▸ **Task requirements**:
Reproduce every entry exactly.

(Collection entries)
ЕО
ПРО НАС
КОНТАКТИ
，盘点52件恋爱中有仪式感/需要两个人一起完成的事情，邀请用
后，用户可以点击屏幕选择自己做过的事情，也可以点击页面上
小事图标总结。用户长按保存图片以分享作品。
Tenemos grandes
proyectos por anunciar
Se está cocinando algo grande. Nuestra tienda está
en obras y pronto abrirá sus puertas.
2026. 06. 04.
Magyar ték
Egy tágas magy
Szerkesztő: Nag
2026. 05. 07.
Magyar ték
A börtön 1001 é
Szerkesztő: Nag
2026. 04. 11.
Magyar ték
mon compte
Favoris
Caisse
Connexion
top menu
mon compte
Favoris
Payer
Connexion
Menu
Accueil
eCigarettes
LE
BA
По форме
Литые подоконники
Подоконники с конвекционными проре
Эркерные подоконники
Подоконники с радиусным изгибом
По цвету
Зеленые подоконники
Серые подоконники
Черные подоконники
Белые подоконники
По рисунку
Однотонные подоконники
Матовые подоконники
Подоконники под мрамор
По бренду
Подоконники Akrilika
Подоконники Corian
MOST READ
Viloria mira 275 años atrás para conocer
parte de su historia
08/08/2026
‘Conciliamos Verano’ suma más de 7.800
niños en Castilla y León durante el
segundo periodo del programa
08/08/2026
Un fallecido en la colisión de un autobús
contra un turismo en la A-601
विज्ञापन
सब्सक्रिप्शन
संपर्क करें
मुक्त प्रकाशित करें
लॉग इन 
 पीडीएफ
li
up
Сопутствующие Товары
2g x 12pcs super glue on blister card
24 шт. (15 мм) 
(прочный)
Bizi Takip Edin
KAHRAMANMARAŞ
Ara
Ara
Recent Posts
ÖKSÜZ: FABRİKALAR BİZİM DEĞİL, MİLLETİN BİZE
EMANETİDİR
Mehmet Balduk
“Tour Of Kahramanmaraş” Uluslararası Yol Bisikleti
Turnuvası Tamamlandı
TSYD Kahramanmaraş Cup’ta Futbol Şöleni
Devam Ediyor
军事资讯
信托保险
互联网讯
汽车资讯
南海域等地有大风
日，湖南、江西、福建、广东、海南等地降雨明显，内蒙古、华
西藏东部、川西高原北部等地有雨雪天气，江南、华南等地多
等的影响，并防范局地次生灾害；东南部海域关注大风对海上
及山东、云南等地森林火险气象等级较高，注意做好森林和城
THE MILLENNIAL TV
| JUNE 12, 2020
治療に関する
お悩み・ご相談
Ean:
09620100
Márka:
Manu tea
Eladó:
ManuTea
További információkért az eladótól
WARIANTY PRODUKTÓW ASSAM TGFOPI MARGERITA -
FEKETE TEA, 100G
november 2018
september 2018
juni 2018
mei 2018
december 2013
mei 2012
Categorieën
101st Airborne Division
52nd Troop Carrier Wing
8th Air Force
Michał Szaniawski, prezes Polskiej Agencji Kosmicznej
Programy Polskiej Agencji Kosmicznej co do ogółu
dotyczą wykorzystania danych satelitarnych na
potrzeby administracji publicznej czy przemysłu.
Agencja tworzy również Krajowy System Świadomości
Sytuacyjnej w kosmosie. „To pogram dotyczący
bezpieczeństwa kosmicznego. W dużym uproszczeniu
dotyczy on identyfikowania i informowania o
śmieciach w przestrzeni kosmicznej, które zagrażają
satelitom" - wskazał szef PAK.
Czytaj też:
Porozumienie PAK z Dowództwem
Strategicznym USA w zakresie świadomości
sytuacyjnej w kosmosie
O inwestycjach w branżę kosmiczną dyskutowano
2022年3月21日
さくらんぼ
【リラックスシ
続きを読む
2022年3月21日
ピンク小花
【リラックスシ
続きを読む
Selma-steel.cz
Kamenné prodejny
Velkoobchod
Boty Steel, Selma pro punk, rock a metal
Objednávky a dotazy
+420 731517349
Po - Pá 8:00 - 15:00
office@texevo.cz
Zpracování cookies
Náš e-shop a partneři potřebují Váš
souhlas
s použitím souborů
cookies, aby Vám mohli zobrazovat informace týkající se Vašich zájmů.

▸ **Reply to the task**:
ЕО
ПРО НАС
КОНТАКТИ
，盘点52件恋爱中有仪式感/需要两个人一起完成的事情，邀请用
后，用户可以点击屏幕选择自己做过的事情，也可以点击页面上
小事图标总结。用户长按保存图片以分享作品。
Tenemos grandes
proyectos por anunciar
Se está cocinando algo grande. Nuestra tienda está
en obras y pronto abrirá sus puertas.
2026. 06. 04.
Magyar ték
Egy tágas magy
Szerkesztő: Nag
2026. 05. 07.
Magyar ték
A börtön 1001 é
Szerkesztő: Nag
2026. 04. 11.
Magyar ték
mon compte
Favoris
Caisse
Connexion
top menu
mon compte
Favoris
Payer
Connexion
Menu
Accueil
eCigarettes
LE
BA
По форме
Литые подоконники
Подоконники с конвекционными проре
Эркерные подоконники
Подоконники с радиусным изгибом
По цвету
Зеленые подоконники
Серые подоконники
Черные подоконники
Белые подоконники
По рисунку
Однотонные подоконники
Матовые подоконники
Подоконники под мрамор
По бренду
Подоконники Akrilika
Подоконники Corian
MOST READ
Viloria mira 275 años atrás para conocer
parte de su historia
08/08/2026
‘Conciliamos Verano’ suma más de 7.800
niños en Castilla y León durante el
segundo periodo del programa
08/08/2026
Un fallecido en la colisión de un autobús
contra un turismo en la A-601
विज्ञापन
सब्सक्रिप्शन
संपर्क करें
मुक्त प्रकाशित करें
लॉग इन 
 पीडीएफ
li
up
Сопутствующие Товары
2g x 12pcs super glue on blister card
24 шт. (15 мм) 
(прочный)
Bizi Takip Edin
KAHRAMANMARAŞ
Ara
Ara
Recent Posts
ÖKSÜZ: FABRİKALAR BİZİM DEĞİL, MİLLETİN BİZE
EMANETİDİR
Mehmet Balduk
“Tour Of Kahramanmaraş” Uluslararası Yol Bisikleti
Turnuvası Tamamlandı
TSYD Kahramanmaraş Cup’ta Futbol Şöleni
Devam Ediyor
军事资讯
信托保险
互联网讯
汽车资讯
南海域等地有大风
日，湖南、江西、福建、广东、海南等地降雨明显，内蒙古、华
西藏东部、川西高原北部等地有雨雪天气，江南、华南等地多
等的影响，并防范局地次生灾害；东南部海域关注大风对海上
及山东、云南等地森林火险气象等级较高，注意做好森林和城
THE MILLENNIAL TV
| JUNE 12, 2020
治療に関する
お悩み・ご相談
Ean:
09620100
Márka:
Manu tea
Eladó:
ManuTea
További információkért az eladótól
WARIANTY PRODUKTÓW ASSAM TGFOPI MARGERITA -
FEKETE TEA, 100G
november 2018
september 2018
juni 2018
mei 2018
december 2013
mei 2012
Categorieën
101st Airborne Division
52nd Troop Carrier Wing
8th Air Force
Michał Szaniawski, prezes Polskiej Agencji Kosmicznej
Programy Polskiej Agencji Kosmicznej co do ogółu
dotyczą wykorzystania danych satelitarnych na
potrzeby administracji publicznej czy przemysłu.
Agencja tworzy również Krajowy System Świadomości
Sytuacyjnej w kosmosie. „To pogram dotyczący
bezpieczeństwa kosmicznego. W dużym uproszczeniu
dotyczy on identyfikowania i informowania o
śmieciach w przestrzeni kosmicznej, które zagrażają
satelitom" - wskazał szef PAK.
Czytaj też:
Porozumienie PAK z Dowództwem
Strategicznym USA w zakresie świadomości
sytuacyjnej w kosmosie
O inwestycjach w branżę kosmiczną dyskutowano
2022年3月21日
さくらんぼ
【リラックスシ
続きを読む
2022年3月21日
ピンク小花
【リラックスシ
続きを読む
Selma-steel.cz
Kamenné prodejny
Velkoobchod
Boty Steel, Selma pro punk, rock a metal
Objednávky a dotazy
+420 731517349
Po - Pá 8:00 - 15:00
office@texevo.cz
Zpracování cookies
Náš e-shop a partneři potřebují Váš
souhlas
s použitím souborů
cookies, aby Vám mohli zobrazovat informace týkající se Vašich zájmů.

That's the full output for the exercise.